In Auvergne-Rhône-Alpes, the epicenter of the second wave, they have already almost doubled, from 550 to “around 1,000 equipped beds” according to the ARS, which set the target at 1,200 in the coming weeks.

As early as October, even before the minister's instructions, she had called on all establishments in the region to "deprogram all non-urgent surgical activities without loss of proven short-term opportunity".

25% to 60% of postponed activities in hospitals

Questioned Friday, the administration was however "not able to say what is the deprogramming rate" in the region, even if "to [his] knowledge, all the establishments contribute" to the effort.

Same thing in Occitania, passed from 478 to 640 beds “armed” in intensive care, but where the ARS “does not have stabilized figures” on deprogramming on Friday.

The Toulouse University Hospital was for its part “around 25 to 30%” of activities postponed, according to its general manager Marc Penaud, who estimated during a press point that this rate was “not high”, in any case "Much less than in some large university hospitals".

At Marseille Hospitals (AP-HM), this proportion was in fact around two-thirds on Thursday, with only 30 operating theaters still open out of 90. Ditto in Toulon, where 60% of operations will be postponed from Monday .

All regions are concerned

The Provence-Alpes-Côte d'Azur region has already gone from 450 to 760 resuscitation beds and the ARS started the fight on Friday, with "a deprogramming of non-urgent medico-surgical activities" to increase to 850 beds.

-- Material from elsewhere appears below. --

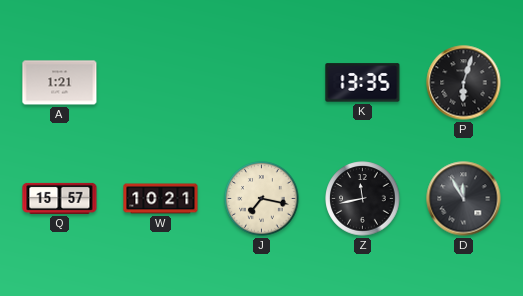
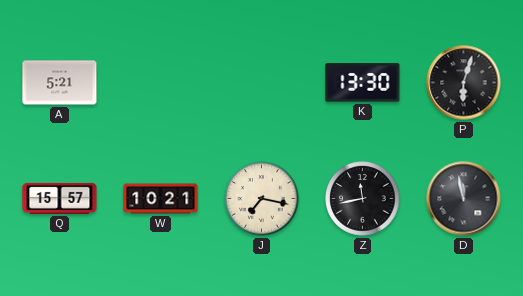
A: 1:21 -> 5:21
K: 13:35 -> 13:30
D: 11:55 -> 11:58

In Ile-de-France, "the regional average of deprogramming (was) of 35%" Wednesday, according to the ARS, which targeted 1,775 beds at the end of the week against about 1,200 in normal times.

In Normandy also “30% of activities have been deprogrammed”, going from 238 to 335 beds, while in Hauts-de-France, resuscitation capacities have been increased from 460 to 700 beds and must still rise to 800 beds. .

Even in Nouvelle-Aquitaine, which has been rather spared until now, "the hospital situation requires the initiation of deprogramming", explained the ARS this week, while ensuring that these decisions "will be targeted, proportionate and adapted".